He first worked at the Sheerness Shipyard, and although his deafness barred him from military service, he became a member of Sheppey’s Home Guard during World War II. In the late 1940s, he was recruited as a member of a silent group of Cold War wireless listeners reporting on international radio traffic.

After the closure of Sheerness Dockyard in 1960 he was transferred to Chatham Dockyard, but after giving a radio talk at a Rotary club he was kicked out by Frank Matthews to work in his radio and television shop in Sheerness High Street. He remained there until his retirement and was known by many islanders as “the man who came to fix the TV”.

Ted and Stella were both pillars of Holy Trinity Church, Sheerness. Stella was secretary of the church and Ted was churchwarden. Stella recently developed dementia and moved to a nursing home near Dartford until her death in 2020.

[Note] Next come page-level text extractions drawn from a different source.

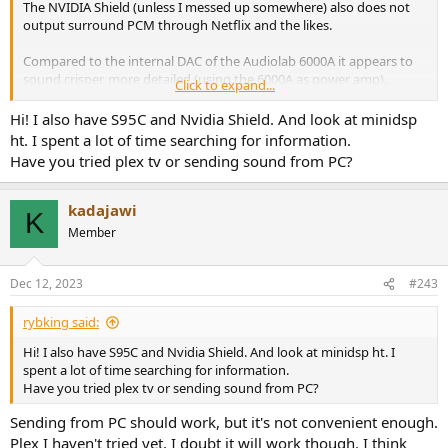
The NVIDIA Shield (unless I messed up somewhere) also does not
output surround PCM through Netflix and the likes.
Compared to the internal DAC of the Audiolab 6000A it appears to
sound crisper, more detailed (using the 6000A as power amp).
Click to expand...
I wonder what the material on the front plate is... could be glass, but
Hi! I also have S95C and Nvidia Shield. And look at minidsp
somewhere I'm thinking plastic.
ht. I spent a lot of time searching for information.
Have you tried plex tv or sending sound from PC?
kadajawi
K
Member
Dec 12, 2023
#243
rybking said:
Hi! I also have S95C and Nvidia Shield. And look at minidsp ht. I
spent a lot of time searching for information.
Have you tried plex tv or sending sound from PC?
Sending from PC should work, but it's not convenient enough.
Plex I haven't tried yet, I doubt it will work though. I think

‘The man who came to fix the TV’

In 2014, Ted moved into the Bromfield House care home in Minster Road and was allowed to install his radio equipment in his room with a wire antenna snaking through the window and around the building. Its walls were covered with framed certificates and awards from around the world spanning his life in service to the world of “amateur” radio.

He leaves behind a daughter, Lynne, married to retired vicar Reverend Colin Johnson, and a granddaughter, Clare Solberg, who lives with her husband Courtney in North Dakota in the United States.

Her funeral will be at the Garden of England Crematorium, Bobbing, on Tuesday, May 18 at noon.